Starting with the opening line of the entries below, transcribe each line exactly up to and including the one that has "P.L.A.T.O. (1004, 2055)"; pictures are not copied.

ENTRIES SHOWN below:

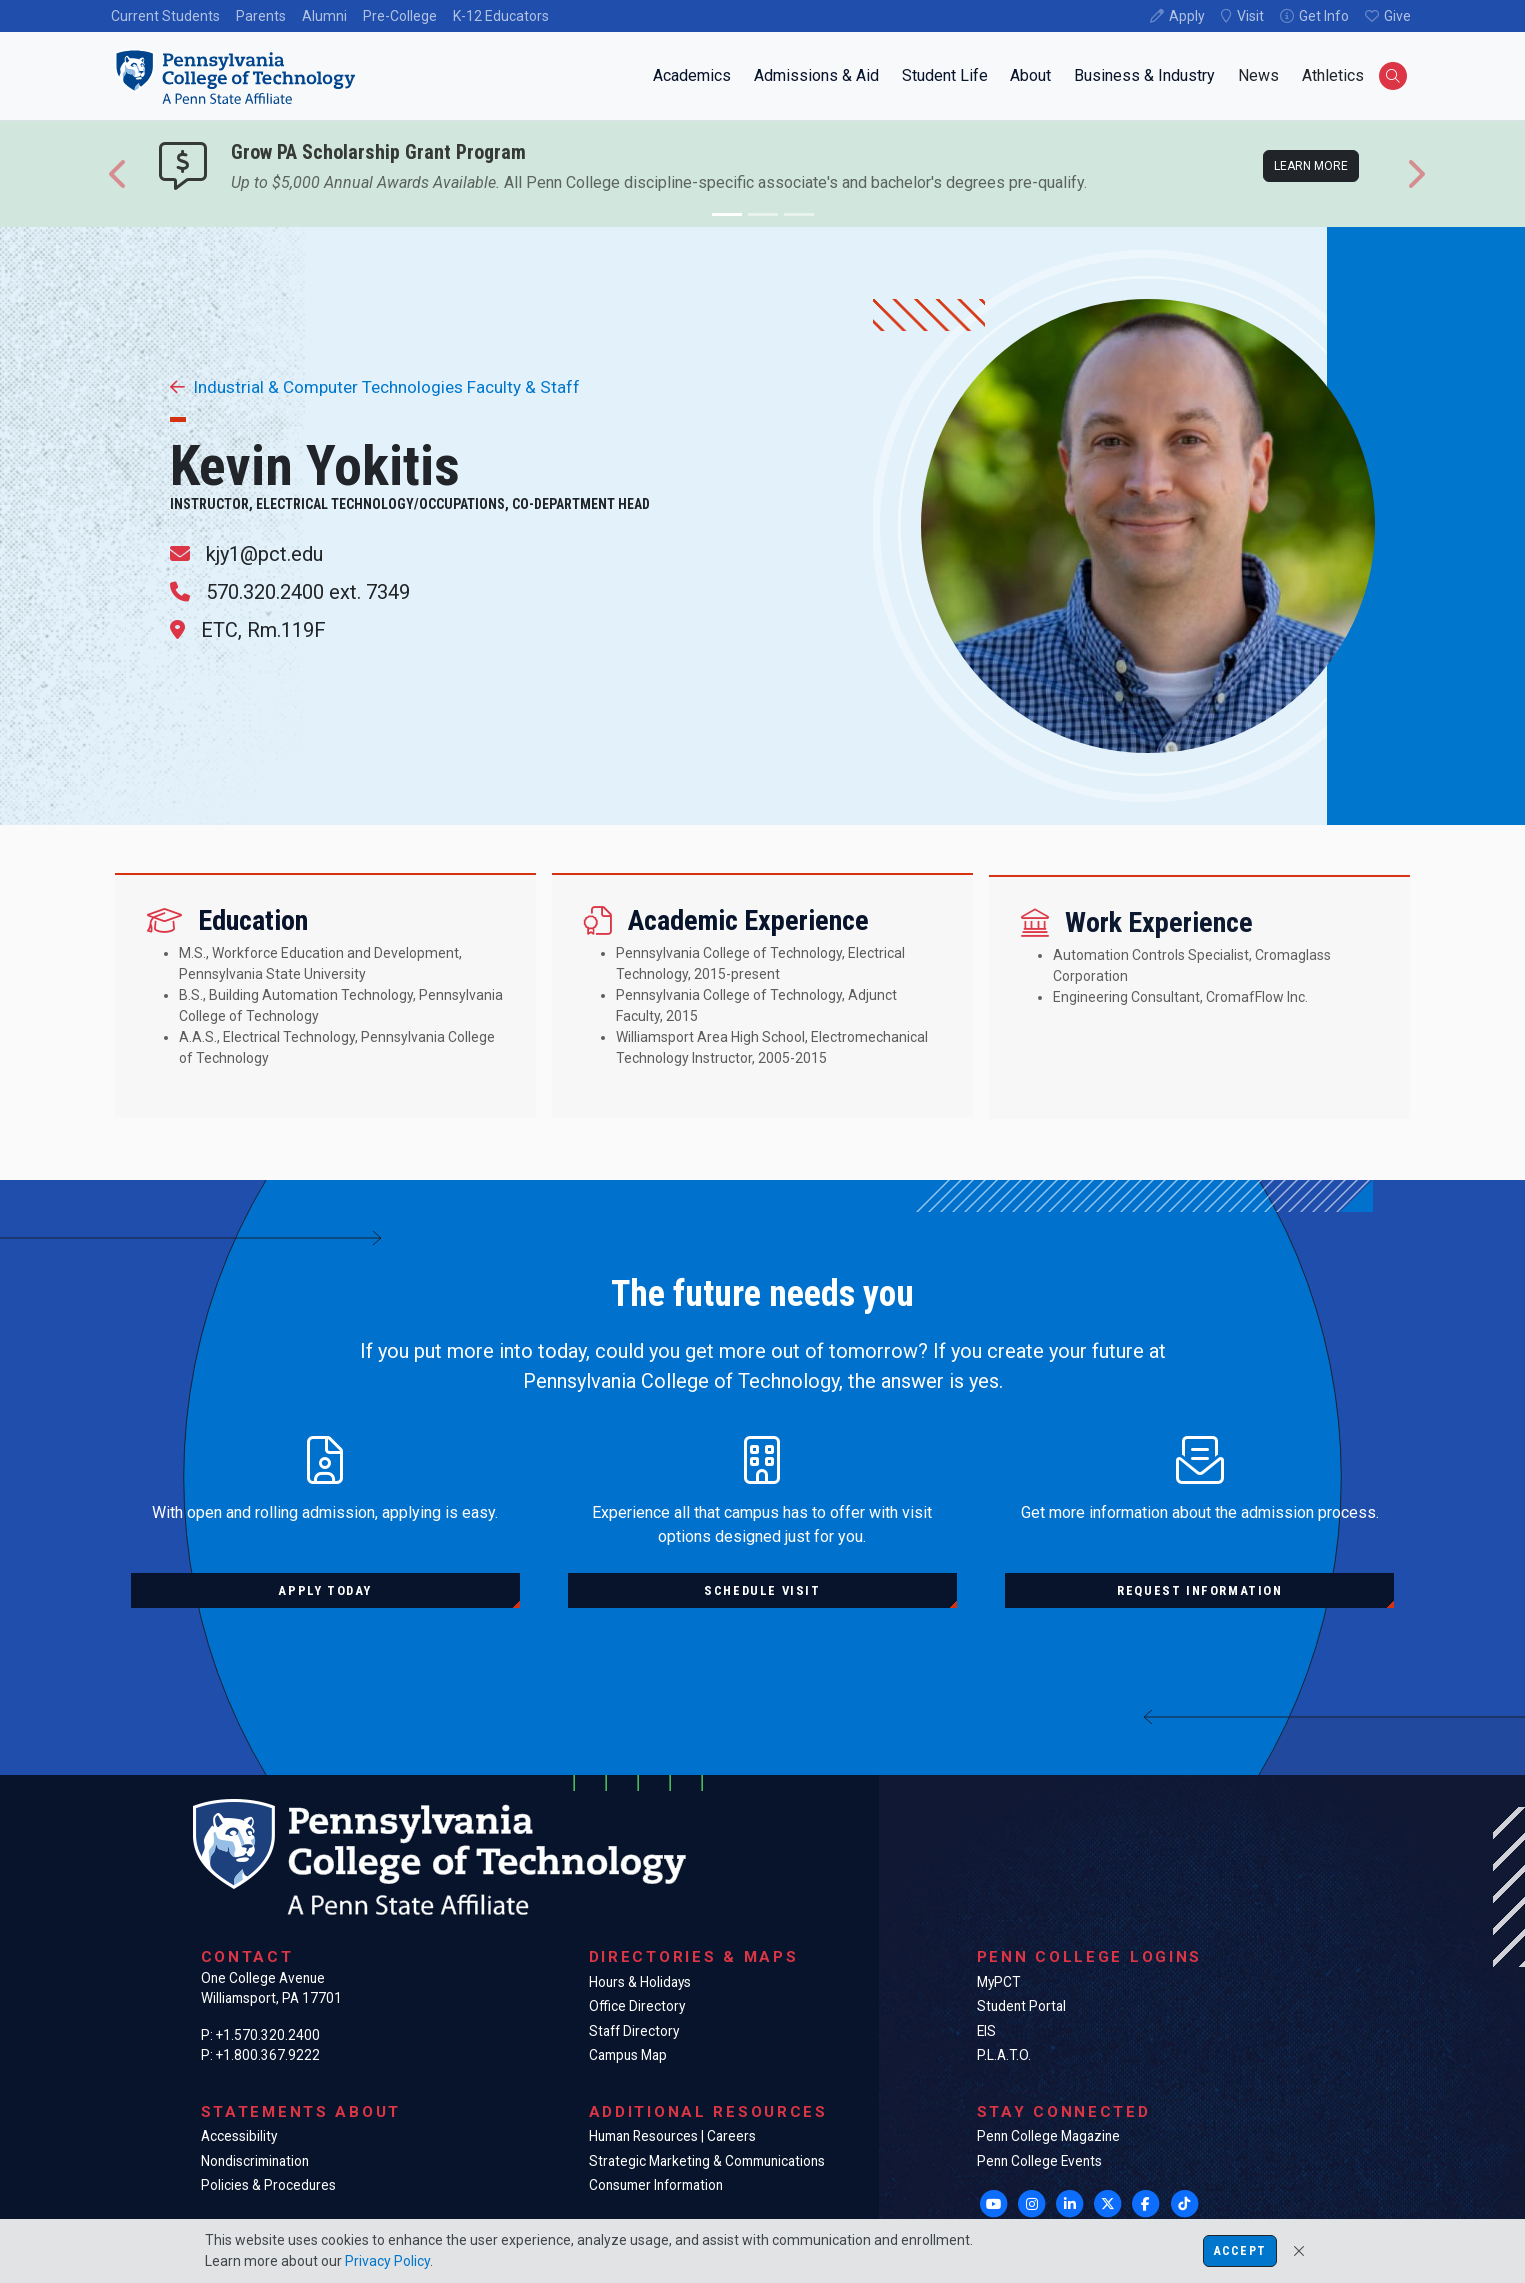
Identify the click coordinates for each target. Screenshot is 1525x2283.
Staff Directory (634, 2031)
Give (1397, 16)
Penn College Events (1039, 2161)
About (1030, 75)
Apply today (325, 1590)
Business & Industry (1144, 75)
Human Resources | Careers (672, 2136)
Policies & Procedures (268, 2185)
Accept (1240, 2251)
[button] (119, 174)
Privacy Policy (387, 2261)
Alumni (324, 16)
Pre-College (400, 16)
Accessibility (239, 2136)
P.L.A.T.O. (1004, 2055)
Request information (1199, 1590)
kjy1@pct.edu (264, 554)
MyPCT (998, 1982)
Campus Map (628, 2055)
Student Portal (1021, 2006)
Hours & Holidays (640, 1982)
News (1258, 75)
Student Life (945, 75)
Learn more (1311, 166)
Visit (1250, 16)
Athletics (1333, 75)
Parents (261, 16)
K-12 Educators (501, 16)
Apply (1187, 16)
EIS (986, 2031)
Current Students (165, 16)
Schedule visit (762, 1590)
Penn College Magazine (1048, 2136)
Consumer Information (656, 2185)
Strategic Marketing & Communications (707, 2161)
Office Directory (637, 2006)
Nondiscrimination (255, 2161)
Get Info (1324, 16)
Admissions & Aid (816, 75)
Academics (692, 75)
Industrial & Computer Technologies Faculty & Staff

End of ENTRIES SHOWN.

● **TASK SOLUTION**:
Identify the click coordinates for each target. Screenshot is 1525x2283.
Staff Directory (634, 2031)
Give (1397, 16)
Penn College Events (1039, 2161)
About (1030, 75)
Apply today (325, 1590)
Business & Industry (1144, 75)
Human Resources | Careers (672, 2136)
Policies & Procedures (268, 2185)
Accept (1240, 2251)
[button] (119, 174)
Privacy Policy (387, 2261)
Alumni (324, 16)
Pre-College (400, 16)
Accessibility (239, 2136)
P.L.A.T.O. (1004, 2055)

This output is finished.